Textual Relationship Modeling for Cross-Modal Information Retrieval

Textual Relationship Modeling for Cross-Modal Information Retrieval


Feature representation of different modalities is the main focus of current cross-modal information retrieval research. Existing models typically project texts and images into the same embedding space. In this paper, we explore the multitudinous of textural relationships in text modeling. Specifically, texts are represented by a graph generated using various textural relationships including semantic relations, statistical co-occurrence, and predefined knowledge base. A joint neural model is proposed to learn feature representation individually in each modality. We use Graph Convolutional Network (GCN) to capture relation-aware representations of texts and Convolutional Neural Network (CNN) to learn image representations. Comprehensive experiments are conducted on two benchmark datasets.

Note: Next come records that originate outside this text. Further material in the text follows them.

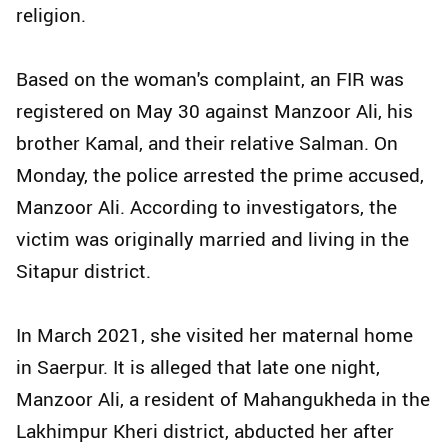
religion.
Based on the woman's complaint, an FIR was
registered on May 30 against Manzoor Ali, his
brother Kamal, and their relative Salman. On
Monday, the police arrested the prime accused,
Manzoor Ali. According to investigators, the
victim was originally married and living in the
Sitapur district.
In March 2021, she visited her maternal home
in Saerpur. It is alleged that late one night,
Manzoor Ali, a resident of Mahangukheda in the
Lakhimpur Kheri district, abducted her after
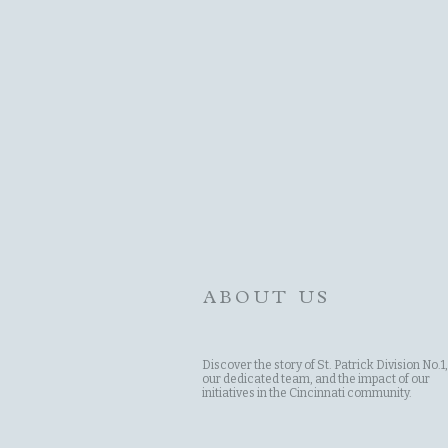
ABOUT US
Discover the story of St. Patrick Division No.1,
our dedicated team, and the impact of our
initiatives in the Cincinnati community.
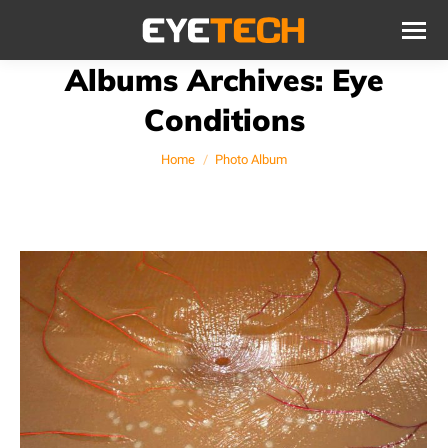
Albums Archives:
Eye
Conditions
You are here:
Home
Photo Album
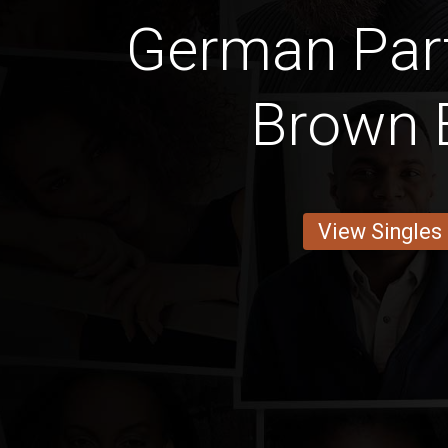
German Par
Brown 
View Singles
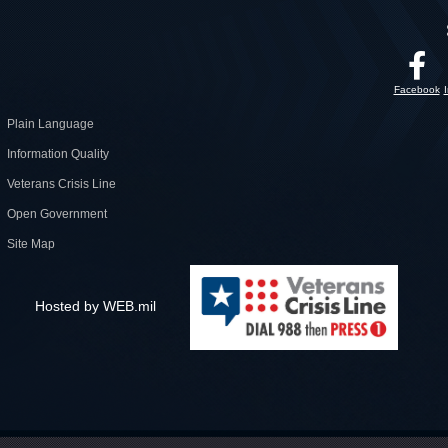
Facebook
Plain Language
Information Quality
Veterans Crisis Line
Open Government
Site Map
Hosted by WEB.mil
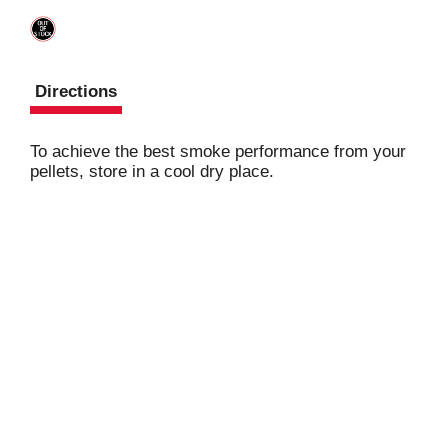
Directions
To achieve the best smoke performance from your
pellets, store in a cool dry place.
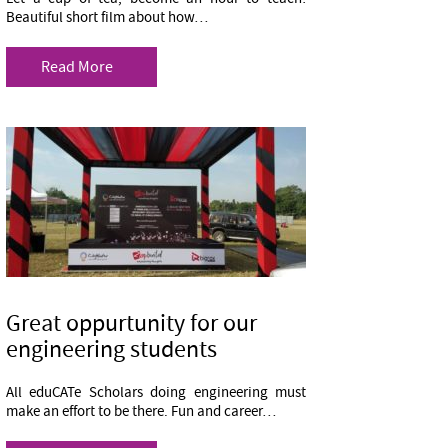
Beautiful short film about how…
Read More
Great oppurtunity for our
engineering students
All eduCATe Scholars doing engineering must
make an effort to be there. Fun and career…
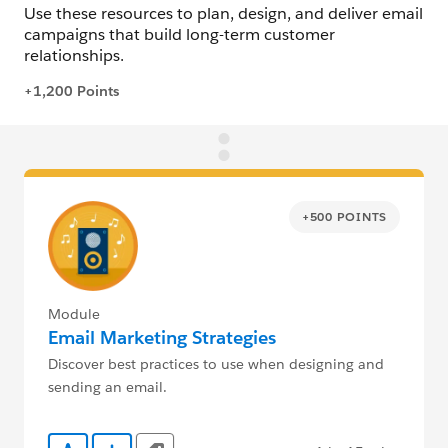
+500 POINTS
Module
Email Marketing Strategies
Discover best practices to use when designing and
sending an email.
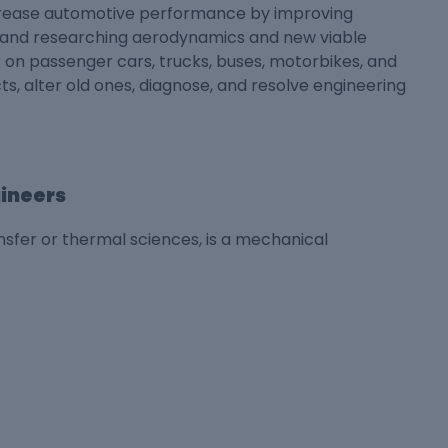
crease automotive performance by improving
n and researching aerodynamics and new viable
 on passenger cars, trucks, buses, motorbikes, and
s, alter old ones, diagnose, and resolve engineering
gineers
sfer or thermal sciences, is a mechanical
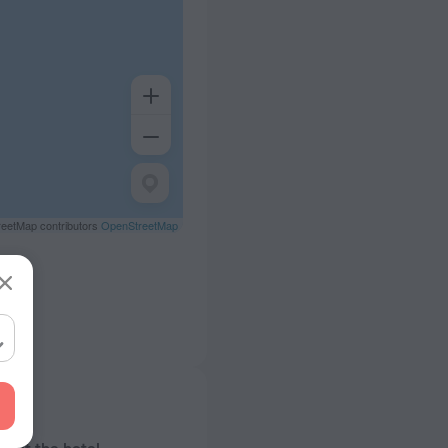
eetMap contributors
OpenStreetMap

The results show that our model outperforms the state-of-the-art models significantly by 6.3% on the CMPlaces data and 3.4% on English Wikipedia, respectively.

Textual Relationship Modeling for Cross-Modal Information Retrieval

Jing Yu  Chenghao Yang  Zengchang Qin  Zhuoqian Yang  Yue Hu  Yanbing Liu
Institute of Information Engineering, Chinese Academy of Sciences, China
Intelligent Computing and Machine Learning Lab, School of ASEE, Beihang University, China

Index Terms—  GCN, CNN, Knowledge graph, Cross-modal retrieval, word2vec

1 Introduction

Cross-modal information retrieval (CMIR), which enables queries from one modality to retrieve information in another, plays an increasingly important role in intelligent searching and recommendation systems. A typical practice of CMIR is to map features from different modalities into a common semantic space where the similarity between different entries can be directly measured. Thus, feature representation is the main focus of current CMIR research. Much effort has been devoted to using vector-space models to represent multi-modal data. For example, both unstructured text data and grid-structured image data (as well as video) are modeled as feature vectors projected into a semantic space.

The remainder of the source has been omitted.